Usually when the elements in the data vectors are connected (for example when they represent a signal of some sort) the PCA components provide a good insight into how the data looks like. Popular example of this is when the data "vector" is a facial image. This two-dimensional signal can be broken down into PCA components which are called "eigenfaces". An example of this can be seen here.

Section 3 - Variance Reduction

The variance in the data can be gauged through the eigenvalues of the covariance matrix. These are accessible in the pca.explained_variance_ property. (Let's call them $\lambda_i$ for simplicity).

Section 3.1

Plot the eigenvalues $\lambda_i$ as a function of $i$.

You can use _plot_eigen_values for this. Submit your plot as 3_1_1.png.

Section 3.2

Plot the log (base 10) of the eigenvalues, i.e. $\text{log}_{10}(\lambda_i)$, as a function of $$i$.

You can use _plot_log_eigen_values for this. Submit your plot as 3_2_1.png.

Section 3.3

Plot the cumulative variance (eigenvalue), i.e.

$$\frac{\sum_{j=1}^i \lambda_j}{\sum_{j=1}^D \lambda_j}$$

as a function of of $i$. The function np.cumsum might come in handy here.

You can use _plot_cum_variance for this. Submit your plot as 3_3_1.png.

Section 3.4

This question should be answered in 3_4.txt

Using your knowledge about PCA and your plots, can you explain why they look like they do? Explain why the eiginvalue plot has the trend that it does and the same for the cumulative variance plot.

What to turn in to Gradescope

Read this carefully before you submit your solution.

You should edit to include your own code.

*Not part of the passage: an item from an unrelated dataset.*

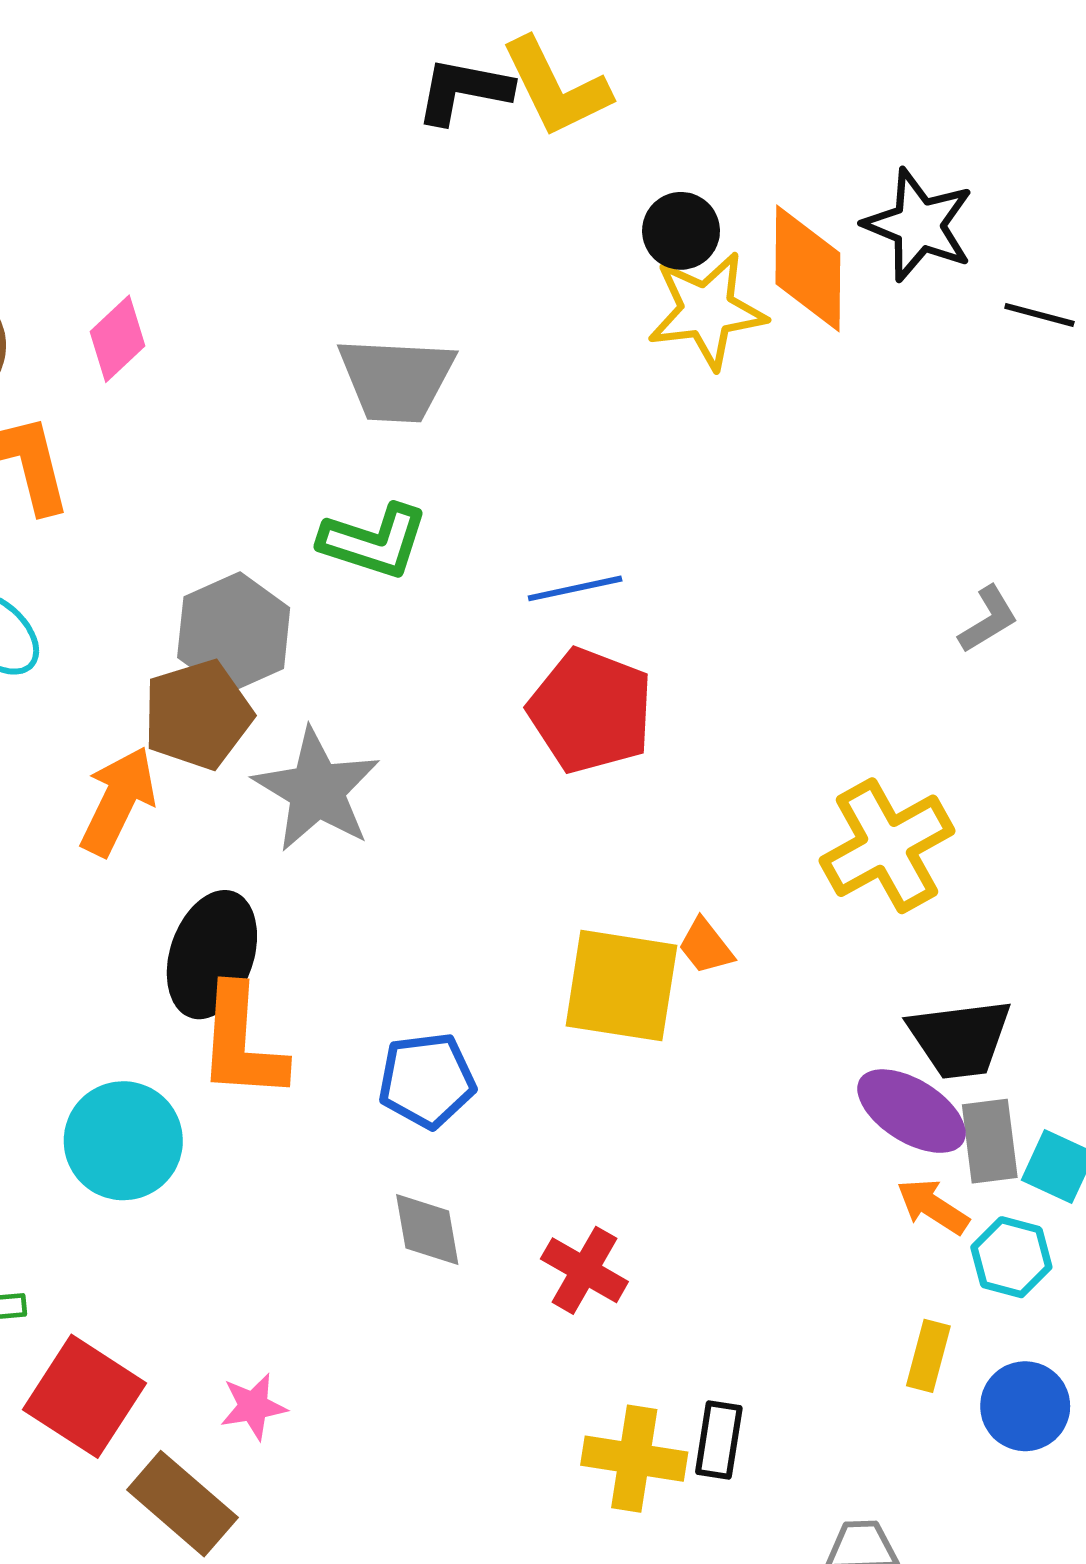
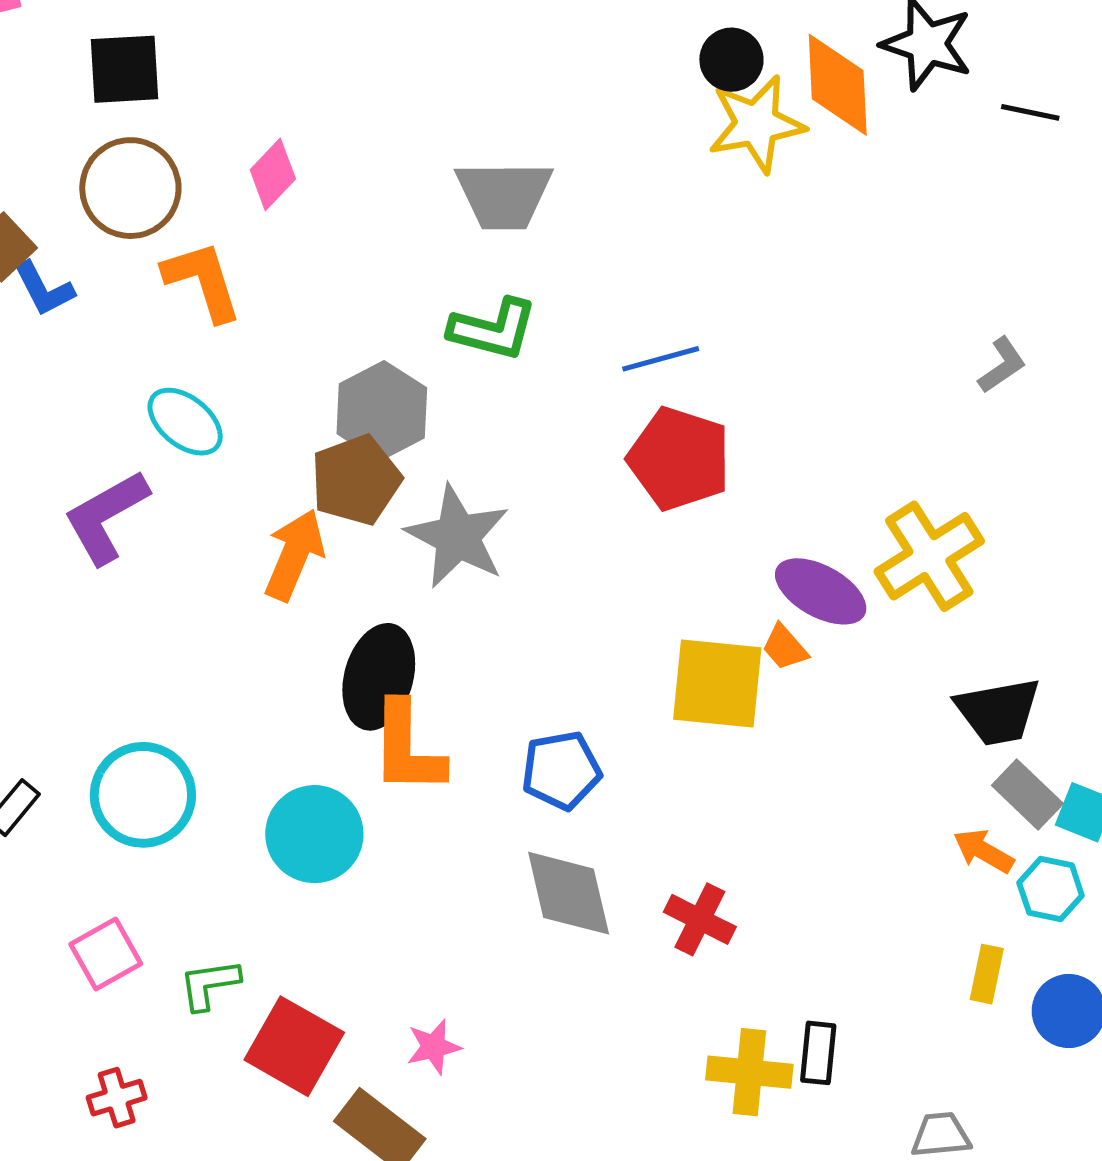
purple ellipse: (911, 1111) -> (821, 591), moved
gray rectangle: (990, 1141) -> (1027, 795), turned -36
gray diamond: (427, 1230) -> (569, 893), size x1.5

This is an individual project so you can of course help each other out but your code should be your own.

You are not allowed to import any non-built in packages that are not already imported.

Files to turn in:

  • This is your code
  • 1_3_1.png
  • 1_4.txt
  • 2_1_1.png
  • 3_1_1.png
  • 3_2_1.png
  • 3_3_1.png
  • 3_4.txt

Make sure the file names are exact. Submission that do not pass the first two tests in Gradescope will not be graded.

Independent section (optional)

This is a completely independent section.

Make an experiment of your choice, relevant to PCA, and present your results and all added code with plots and figures is applicable.